April 15, 20144 November 1994
Chino Hills State Park Puente Hills, California
Late this morning I observed a remarkable interaction between an adult White-tailed Kite and a juvenile female Prairie Falcon. I had been watching the kite diving vigorously at an adult Red-tailed Hawk when it abruptly broke off its attacks to evade the swift attack of a young Prairie Falcon.

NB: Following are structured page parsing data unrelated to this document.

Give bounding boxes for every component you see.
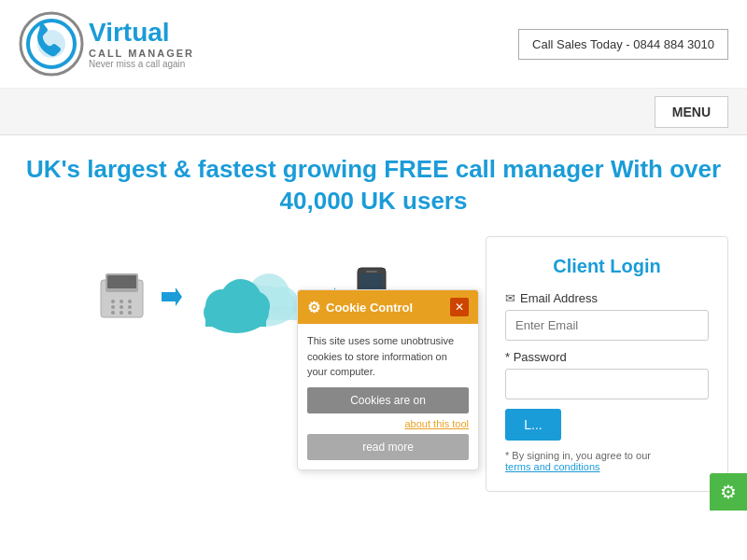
cookies-are-on-button[interactable]: Cookies are on <box>307 387 469 413</box>
login-button[interactable]: L... <box>505 409 561 441</box>
cookie-header-title: ⚙ Cookie Control <box>307 299 413 316</box>
email-label: ✉ Email Address <box>505 291 709 305</box>
terms-text: * By signing in, you agree to our terms … <box>505 450 709 472</box>
bottom-gear-button[interactable]: ⚙ <box>710 473 747 511</box>
close-icon: ✕ <box>455 301 464 314</box>
password-input[interactable] <box>505 369 709 399</box>
headline: UK's largest & fastest growing FREE call… <box>19 154 728 217</box>
email-input[interactable] <box>505 310 709 341</box>
svg-point-12 <box>111 311 115 315</box>
about-tool-link[interactable]: about this tool <box>307 418 469 429</box>
svg-rect-31 <box>366 271 377 273</box>
login-panel: Client Login ✉ Email Address * Password … <box>486 236 728 492</box>
cookie-header: ⚙ Cookie Control ✕ <box>298 290 478 324</box>
desk-phone-icon <box>96 266 148 327</box>
svg-rect-5 <box>107 275 136 288</box>
password-label: * Password <box>505 350 709 364</box>
logo-virtual-text: Virtual <box>89 18 170 47</box>
header: Virtual CALL MANAGER Never miss a call a… <box>0 0 747 89</box>
logo-text: Virtual CALL MANAGER Never miss a call a… <box>89 20 194 69</box>
cookie-body: This site uses some unobtrusive cookies … <box>298 324 478 469</box>
call-sales-button[interactable]: Call Sales Today - 0844 884 3010 <box>518 29 728 60</box>
arrow-right-icon <box>157 283 185 311</box>
cloud-graphic <box>194 255 306 339</box>
cookie-close-button[interactable]: ✕ <box>450 298 469 316</box>
svg-point-13 <box>120 311 123 315</box>
svg-point-9 <box>111 305 115 309</box>
svg-point-11 <box>128 305 132 309</box>
logo-area: Virtual CALL MANAGER Never miss a call a… <box>19 11 194 77</box>
svg-point-7 <box>120 300 123 303</box>
logo-icon <box>19 11 84 77</box>
login-title: Client Login <box>505 256 709 277</box>
cookie-popup: ⚙ Cookie Control ✕ This site uses some u… <box>297 289 479 470</box>
main-content: UK's largest & fastest growing FREE call… <box>0 135 747 511</box>
mail-icon: ✉ <box>505 291 515 305</box>
logo-sub: CALL MANAGER <box>89 48 194 59</box>
gear-icon-bottom: ⚙ <box>720 481 737 503</box>
svg-marker-15 <box>162 287 182 306</box>
navbar: MENU <box>0 89 747 135</box>
read-more-button[interactable]: read more <box>307 434 469 460</box>
svg-point-8 <box>128 300 132 303</box>
gear-icon: ⚙ <box>307 299 320 316</box>
cookie-text: This site uses some unobtrusive cookies … <box>307 333 469 380</box>
svg-point-10 <box>120 305 123 309</box>
logo-tagline: Never miss a call again <box>89 59 194 69</box>
svg-rect-25 <box>205 313 266 327</box>
terms-link[interactable]: terms and conditions <box>505 461 600 472</box>
svg-point-14 <box>128 311 132 315</box>
svg-point-6 <box>111 300 115 303</box>
menu-button[interactable]: MENU <box>655 96 728 128</box>
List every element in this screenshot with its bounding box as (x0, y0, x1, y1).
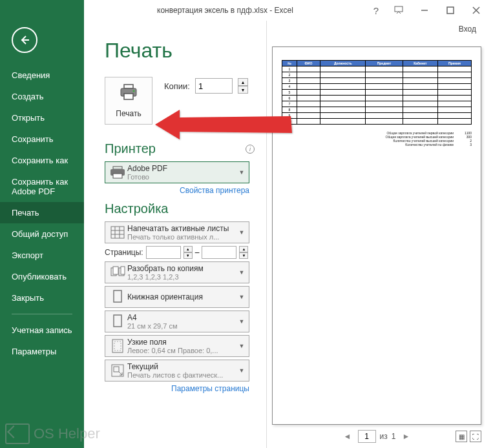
orientation-dropdown[interactable]: Книжная ориентация ▼ (105, 286, 249, 308)
portrait-icon (108, 289, 127, 305)
pages-from-input[interactable] (146, 246, 181, 259)
chevron-down-icon: ▼ (237, 318, 246, 325)
print-what-dropdown[interactable]: Напечатать активные листы Печать только … (105, 221, 249, 243)
chevron-down-icon: ▼ (237, 367, 246, 374)
ribbon-options-button[interactable] (386, 1, 412, 19)
settings-heading: Настройка (105, 201, 255, 216)
svg-rect-11 (113, 174, 122, 178)
copies-up[interactable]: ▲ (238, 78, 248, 86)
sidebar-item-info[interactable]: Сведения (0, 65, 84, 86)
chevron-down-icon: ▼ (237, 343, 246, 349)
page-current-input[interactable] (358, 430, 376, 443)
svg-point-8 (133, 90, 135, 92)
back-button[interactable] (12, 27, 37, 53)
backstage-sidebar: Сведения Создать Открыть Сохранить Сохра… (0, 21, 84, 448)
sidebar-item-export[interactable]: Экспорт (0, 245, 84, 266)
scaling-icon (108, 362, 127, 379)
sidebar-item-new[interactable]: Создать (0, 86, 84, 107)
help-button[interactable]: ? (366, 1, 386, 19)
margins-icon (108, 338, 127, 354)
svg-rect-12 (111, 227, 124, 238)
zoom-to-page-button[interactable]: ⛶ (470, 431, 481, 442)
pagesize-dropdown[interactable]: A4 21 см x 29,7 см ▼ (105, 311, 249, 332)
scaling-dropdown[interactable]: Текущий Печать листов с фактическ... ▼ (105, 360, 249, 382)
print-button[interactable]: Печать (105, 77, 152, 125)
svg-rect-24 (114, 341, 121, 351)
sidebar-item-options[interactable]: Параметры (0, 341, 84, 362)
maximize-button[interactable] (437, 1, 463, 19)
chevron-down-icon: ▼ (237, 269, 246, 276)
sidebar-item-saveas-pdf[interactable]: Сохранить как Adobe PDF (0, 171, 84, 202)
chevron-down-icon: ▼ (237, 169, 246, 176)
svg-rect-9 (113, 167, 122, 169)
svg-rect-22 (114, 315, 121, 327)
chevron-down-icon: ▼ (237, 229, 246, 236)
pages-to-input[interactable] (202, 246, 236, 259)
printer-device-icon (108, 164, 127, 181)
sidebar-item-saveas[interactable]: Сохранить как (0, 150, 84, 171)
svg-rect-20 (121, 267, 125, 274)
pages-label: Страницы: (105, 248, 143, 257)
printer-icon (119, 84, 138, 105)
svg-rect-26 (114, 367, 119, 372)
print-button-label: Печать (116, 109, 141, 118)
sidebar-item-save[interactable]: Сохранить (0, 128, 84, 150)
page-icon (108, 313, 127, 330)
next-page-button[interactable]: ► (399, 430, 412, 443)
svg-rect-0 (395, 6, 403, 12)
chevron-down-icon: ▼ (237, 294, 246, 300)
signin-link[interactable]: Вход (451, 22, 484, 36)
sidebar-item-open[interactable]: Открыть (0, 107, 84, 128)
svg-rect-21 (114, 290, 121, 302)
page-total: 1 (392, 432, 396, 441)
minimize-button[interactable] (412, 1, 437, 19)
print-preview: №ФИОДолжностьПредметКабинетПремия1234567… (272, 46, 481, 425)
sidebar-item-account[interactable]: Учетная запись (0, 320, 84, 341)
sheets-icon (108, 224, 127, 241)
sidebar-item-share[interactable]: Общий доступ (0, 223, 84, 245)
copies-label: Копии: (164, 81, 190, 91)
svg-rect-2 (447, 7, 454, 14)
window-title: конвертация эксель в пдф.xlsx - Excel (84, 6, 366, 15)
svg-rect-18 (113, 267, 118, 274)
sidebar-item-print[interactable]: Печать (0, 202, 84, 223)
page-setup-link[interactable]: Параметры страницы (105, 384, 249, 393)
sidebar-item-publish[interactable]: Опубликовать (0, 266, 84, 287)
copies-input[interactable] (195, 78, 233, 94)
copies-down[interactable]: ▼ (238, 86, 248, 94)
show-margins-button[interactable]: ▦ (456, 431, 467, 442)
margins-dropdown[interactable]: Узкие поля Левое: 0,64 см Правое: 0,... … (105, 335, 249, 357)
svg-rect-5 (124, 85, 133, 88)
sidebar-item-close[interactable]: Закрыть (0, 287, 84, 309)
printer-heading: Принтер i (105, 141, 255, 156)
printer-properties-link[interactable]: Свойства принтера (105, 186, 249, 195)
info-icon[interactable]: i (246, 145, 255, 154)
page-title: Печать (105, 39, 255, 63)
prev-page-button[interactable]: ◄ (341, 430, 354, 443)
collate-icon (108, 264, 127, 281)
collate-dropdown[interactable]: Разобрать по копиям 1,2,3 1,2,3 1,2,3 ▼ (105, 261, 249, 283)
close-button[interactable] (463, 1, 489, 19)
svg-rect-7 (124, 94, 133, 99)
printer-dropdown[interactable]: Adobe PDF Готово ▼ (105, 161, 249, 183)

After the falcon’s initial slashing attack, which the kite deftly evaded, the two birds spent the next two or three minutes skirmishing with each other in the sky above the yellowed grasses of the hillside. I was surprised to see the two raptors grapple talons a few times, falling a short distance before releasing and resuming their pursuit of each other. Naturally, the Prairie Falcon is capable of thrilling bursts of speed, which allowed her to overtake or dash away from the flustered kite with ease. Although a kite is also capable of some impressive turns of speed, its gifts ran more to stunningly swift and tight changes of direction that neatly countered the falcon’s efforts. Consequently, many of the looping and swerving chases took place in a relatively small airspace.
The intensity of the White-tailed Kite’s efforts, along with the raspy screams it gave with each close encounter with the falcon, demonstrated the kite’s more serious attitude toward this engagement, whereas it all appeared to be in the spirit of playfulness for the big brown falcon. The Prairie Falcon’s attacks on the kite seemed to be intended to provoke a retaliatory response, which the falcon appeared to relish evading. It reminded me of the aerial games I have observed between recently fledged sibling Prairie and Peregrine falcons around their nest cliffs in late spring and early summer, before they disperse on their independent journeys in their first autumn and winter.